3.3. Quantitative Evaluation of the Proposed Face Tracking Method

Next is presented a quantitative comparison of the proposed AFTRM and AFTRM-W with the following methods: Incremental Learning Tracking Based on Independent Component Analysis (ILICA) [5], Incremental Learning for Robust Visual Tracking (IVT) [7], Incremental Cascaded Continuous Regression (iCCR) [15], Approximate Structured Output Learning for CLM [30], MCVFT [11], DCFNet [13], and MMDL-FT and MMDL-FTU [31].

Table 3 shows the RMSE in tracking of the facial landmarks of the proposed AFTRM, AFTRM-W, and of the comparative methods. Each column indicates the average RMSE tracking error

ε_{m}

for the whole video sequence using the method specified in the first column. The last column illustrates the average tracking error obtained for all the tested videos. For the comparative methods, the parameters (if required) are set to the default values as proposed by their respective authors. Furthermore, the initialization for Terissi et al. [5], Ross et al. [7], Wang et al. [13], Li et al. [11], MMDL-FT, MMDL-FTU [31], AFTRM and AFTRM-W is done by using the W-CLM search method. Furthermore, Table 4 compares the CLE of the proposed AFTRM-W with the state-of-the-art methods based on all the videos of YawDD dataset with the camera installed on dash. Table 3 and Table 4 show that the proposed AFTRM and AFTRM-W tend to outperform the other methods, whereas AFTRM-W has an improved performance in comparison with AFTRM. This is due to the weighting scheme, as consistent landmarks receive higher weights, improving the quality of the resyncing mechanism. The methods proposed by Zheng et al. [30], Sanchez et al. [15], Wang et al. [13] and our previous MMDL-FTU method [31] perform similarly to the proposed AFTRM method, whereas AFTRM-W has performed better than all the other tested methods and has a smaller tracking error. In our view, the higher tracking error presented by the comparative methods occur because once the tracking error is introduced, it keeps on increasing and eventually the tracking process fails. On the other hand, we solve this problem by estimating the tracking error during tracking and resyncing the facial landmarks if the tracking error tends to increase. For this reason, the proposed method can adapt to the challenging conditions and avoid to miss the tracked target indefinitely. Consequently, the proposed method can be used for consistent face tracking and facial features tracking in long video sequences, which can be used to detect different facial expressions, such as yawning, talking, fatigue, and so on.

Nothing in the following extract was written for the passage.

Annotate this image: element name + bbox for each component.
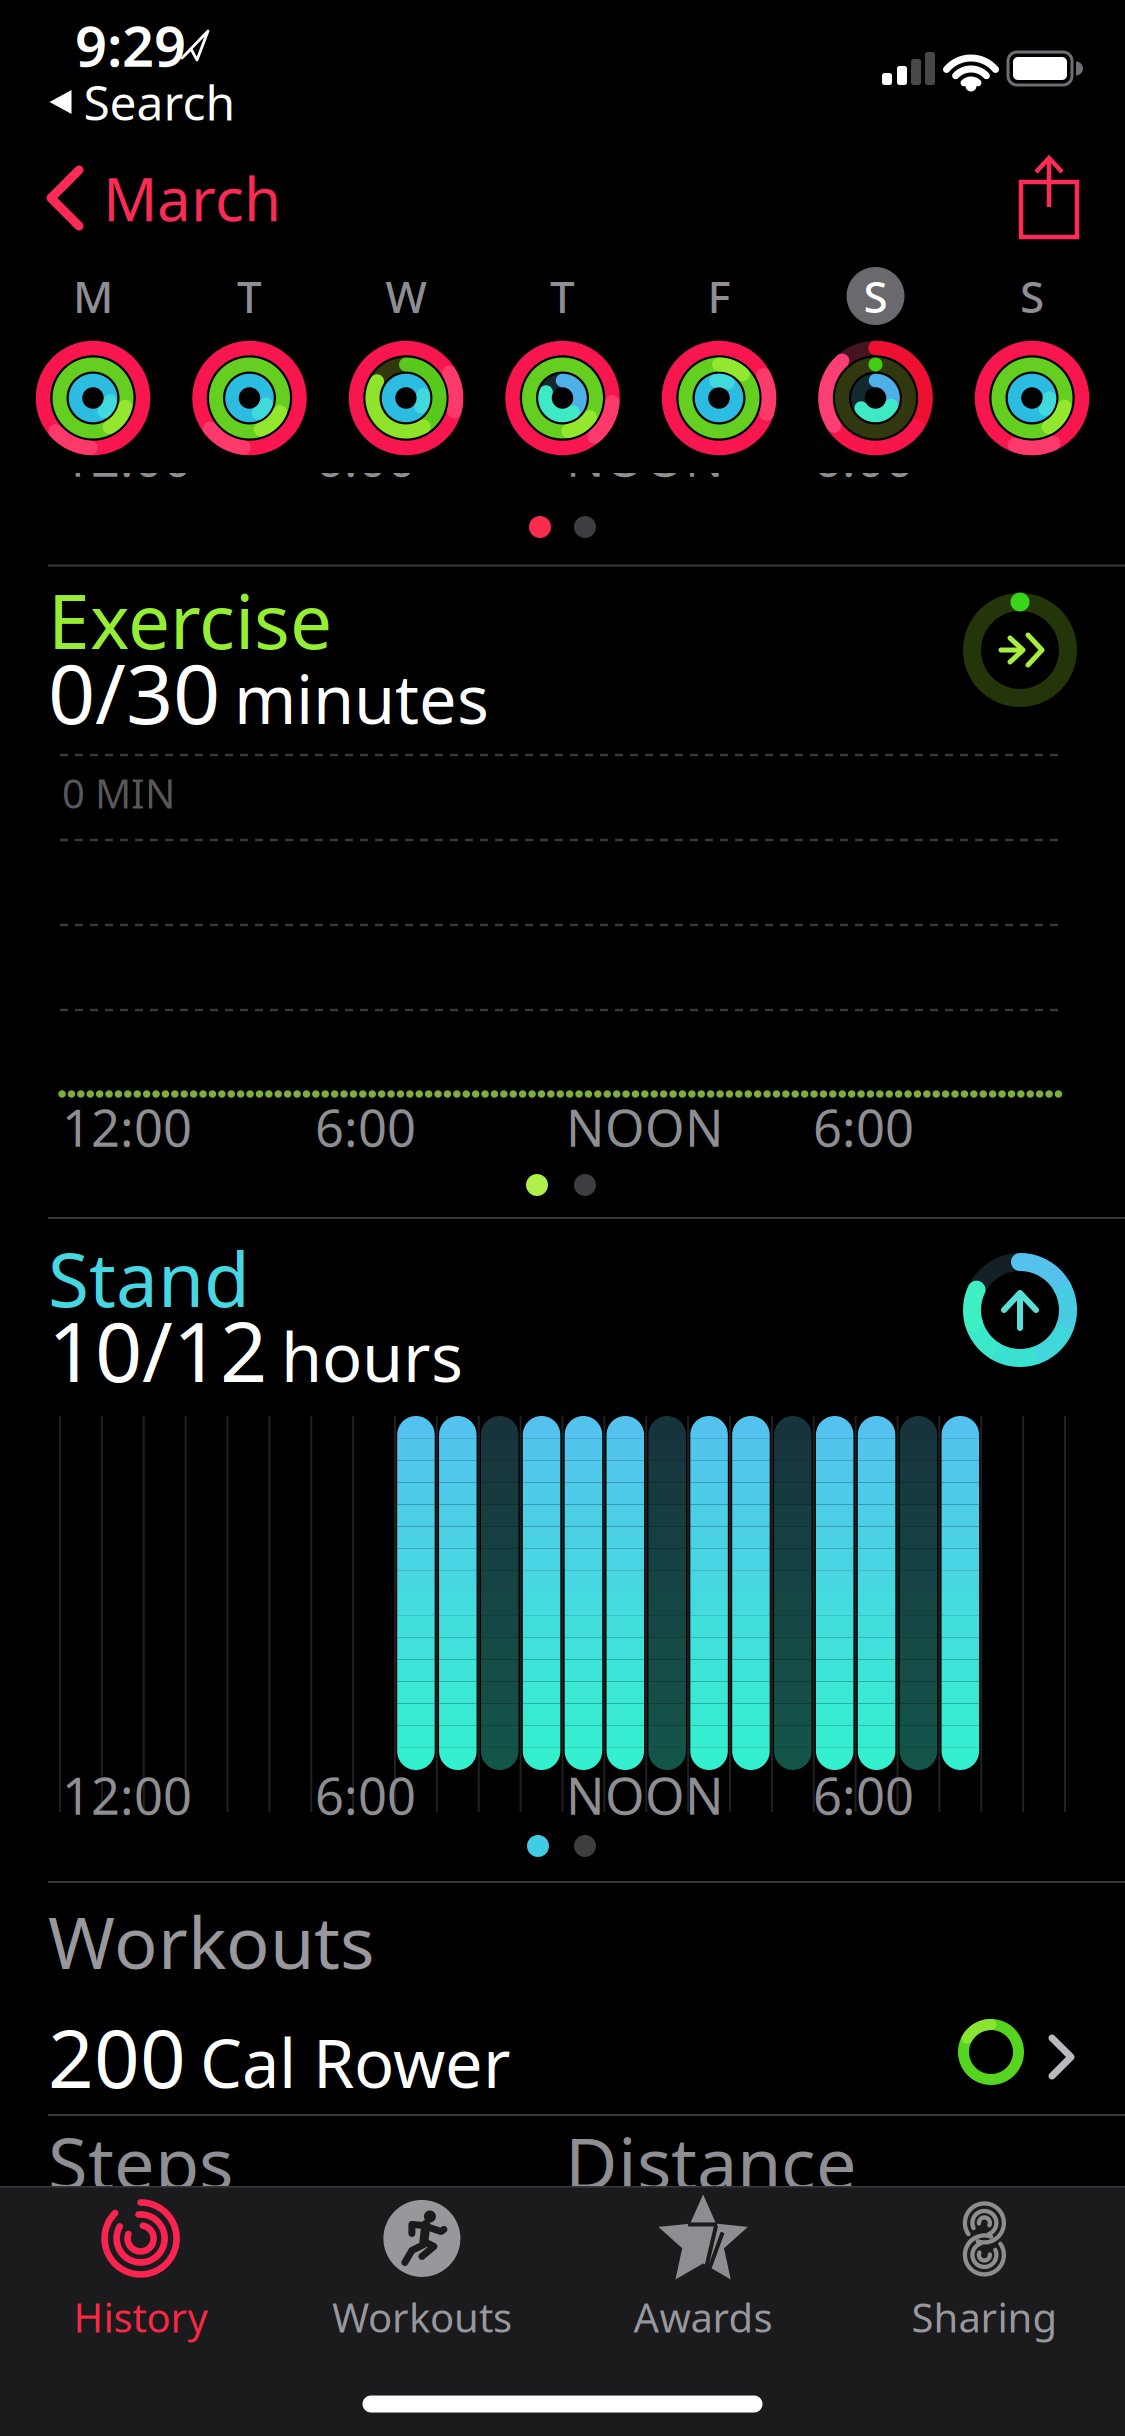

To compliment the experiments, the proposed method is tested on the Talking Face video [29]. Table 5 compares the proposed method with the comparative methods using CLE and RMSE measures. The experimental results show similar trend. The proposed and the comparative methods perform well on the talking face video [29]. Ross et al. [7] has performed much better on the talking face video because of its effectiveness in static background conditions. Furthermore, AFTRM-W performs better than all the comparative methods. This proves the efficiency of the proposed method and its effectiveness in the face tracking.

Face and facial landmarks can be used as a cue to many facial analysis applications, such as yawning detection, talking, facial expression detection and so on. In this paper, we evaluate the effectiveness of the proposed face and facial landmarks tracking in the context of yawning detection, which is explained next.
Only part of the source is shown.